La psychanalyse est actuellement « marginale » sauf en France et en Argentine1.

Psychanalyse et psychologie

Le concept d'inconscient n'a pas la même définition dans toutes les branches de la psychologie.
La psychologie cognitive lui préfère la notion d'explicite (volontaire, connu du sujet) et d'implicite (involontaire). L'implicite est apparenté à un processus psychique de bas niveau, ne mettant pas en cause le sens. Les modèles de la neuropsychologie s'appuient sur cette notion d'implicite et de niveaux de traitement de l'information.
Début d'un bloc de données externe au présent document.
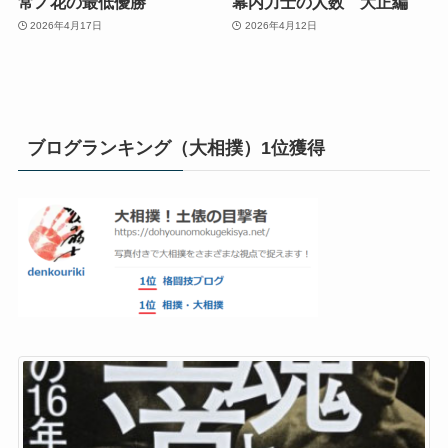
常ノ花の最低優勝
幕内力士の人数 大正編
2026年4月17日
2026年4月12日
ブログランキング（大相撲）1位獲得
Psychanalyse et psychopathologie

La psychanalyse énonce sa propre psychopathologie, étude des maladies mentales, dont la distinction majeure demeure sans doute l'opposition entre névrose et psychose.
Mais le psychanalyste s'intéresse peu, ou pas, au diagnostic. Le symptôme lui-même n'est pas inintéressant et se voit considéré comme volontaire, désiré, bien qu'inconscient : c'est le bénéfice primaire. Supprimer le symptôme n'est pas l'essentiel, encore moins l'est-il de poser un diagnostic. La particularité de la psychopathologie psychanalytique réside dans l'écoute du patient, ce qui s'avère dès les premières hypothèses à propos de l'hystérie.
Une autre manière de dire l'influence de la psychanalyse sur la psychopathologie est l'aspect dynamique du conflit - toute la psychopathologie psychanalytique envisage en effet les phénomènes psychiques non pas comme seulement observables, irréductibles, mais comme représentant des manifestations de motions pulsionnelles : la psychopathologie met toujours un évidence un conflit, soit interne (ce qui en reste le principal modèle), soit avec la réalité.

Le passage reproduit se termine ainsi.